The Supreme Court unanimously invalidated a minor portion of the NCAA’s “amateurism” rules, in a decision that strongly calls into question the legality of the entire system of using college athletes as unpaid cash cows.

https://www.supremecourt.gov/opinions/2 ... 2_gfbh.pdf

The big surprise is Justice Kavenaugh’s concurrence, which goes beyond the court's decision to paint a big fat bullseye on the NCAA for future litigation.
[A]lthough the Court does not weigh in on the ultimate legality of the NCAA’s remaining compensation rules, the Court’s decision establishes how any such rules should be analyzed going forward. After today’s decision, the NCAA’s remaining compensation rules should receive ordinary “rule of reason” scrutiny under the antitrust laws.
:snippity:
[T]here are serious questions whether the NCAA’s remaining compensation rules can pass muster under ordinary rule of reason scrutiny. Under the rule of reason, the NCAA must supply a legally valid procompetitive justification for its remaining compensation rules. As I see it, however, the NCAA may lack such a justification.
The NCAA nonetheless asserts that its compensation rules are procompetitive because those rules help define the product of college sports. Specifically, the NCAA says that colleges may decline to pay student athletes because the defining feature of college sports, according to the NCAA, is that the student athletes are not paid. In my view, that argument is circular and unpersuasive. The NCAA couches its arguments for not paying student athletes in innocuous labels.

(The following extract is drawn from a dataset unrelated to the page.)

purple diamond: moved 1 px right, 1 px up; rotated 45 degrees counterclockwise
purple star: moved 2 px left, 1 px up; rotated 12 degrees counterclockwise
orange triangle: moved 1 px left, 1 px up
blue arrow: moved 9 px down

But the labels cannot disguise the reality: The NCAA’s business model would be flatly illegal in almost any other industry in America. All of the restaurants in a region cannot come together to cut cooks’ wages on the theory that “customers prefer” to eat food from low-paid cooks. Law firms cannot conspire to cabin lawyers’ salaries in the name of providing legal services out of a “love of the law.” Hospitals cannot agree to cap nurses’ income in order to create a “purer” form of helping the sick. News organizations cannot join forces to curtail pay to reporters to preserve a “tradition” of public-minded journalism. Movie studios cannot collude to slash benefits to camera crews to kindle a “spirit of amateurism” in Hollywood.
The bottom line is that the NCAA and its member colleges are suppressing the pay of student athletes who collectively generate billions of dollars in revenues for colleges every year. Those enormous sums of money flow to seemingly everyone except the student athletes. College presidents, athletic directors, coaches, conference commissioners, and NCAA executives take in six- and seven-figure salaries. Colleges build lavish new facilities. But the student athletes who generate the revenues, many of whom are African American and from lower-income backgrounds, end up with little or nothing. See Brief for African American Antitrust Lawyers as Amici Curiae 13–17.

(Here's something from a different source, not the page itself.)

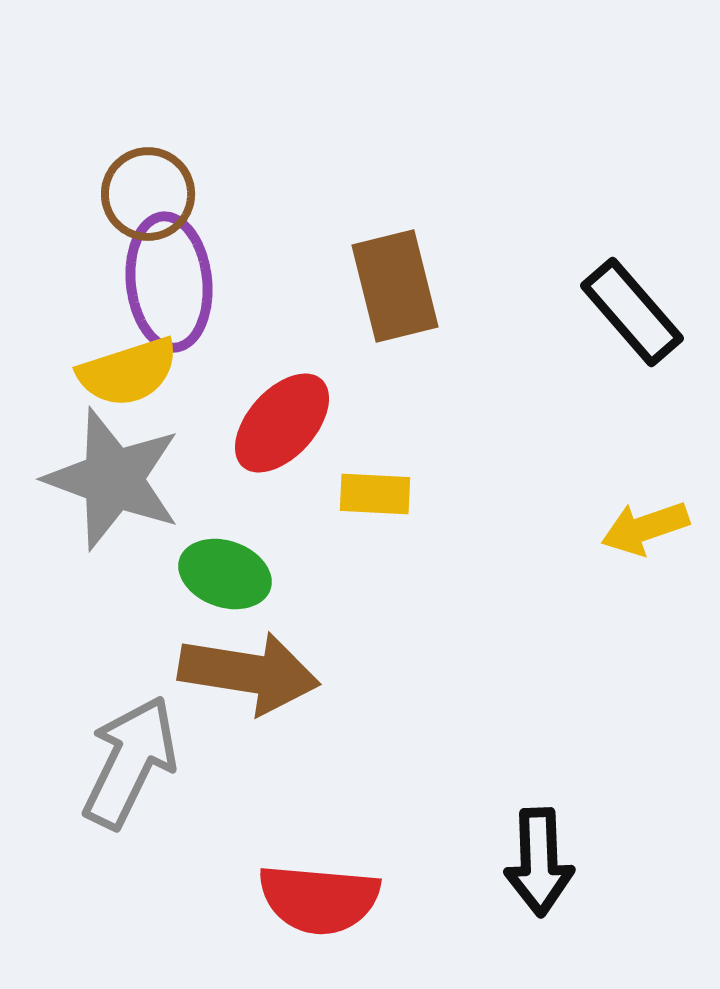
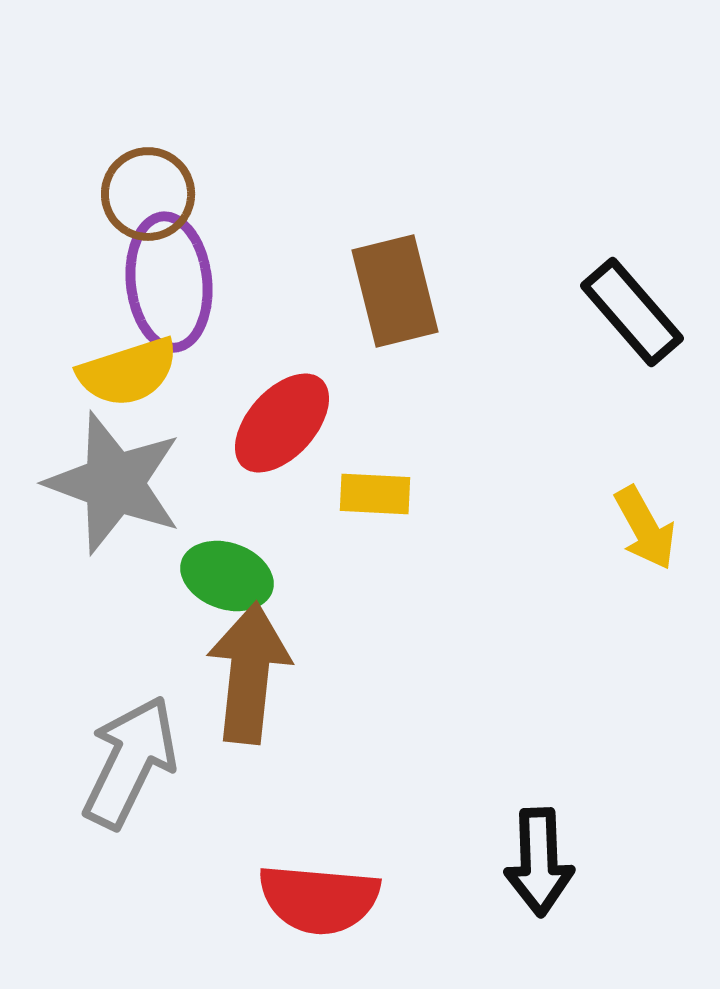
brown rectangle: moved 5 px down
gray star: moved 1 px right, 4 px down
yellow arrow: rotated 100 degrees counterclockwise
green ellipse: moved 2 px right, 2 px down
brown arrow: rotated 93 degrees counterclockwise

To be sure, the NCAA and its member colleges maintain important traditions that have become part of the fabric of America—game days in Tuscaloosa and South Bend; the packed gyms in Storrs and Durham; the women’s and men’s lacrosse championships on Memorial Day weekend; track and field meets in Eugene; the spring softball and baseball World Series in Oklahoma City and Omaha; the list goes on. But those traditions alone cannot justify the NCAA’s decision to build a massive money-raising enterprise on the backs of student athletes who are not fairly compensated. Nowhere else in America can businesses get away with agreeing not to pay their workers a fair market rate on the theory that their product is defined by not paying their workers a fair market rate. And under ordinary principles of antitrust law, it is not evident why college sports should be any different. The NCAA is not above the law.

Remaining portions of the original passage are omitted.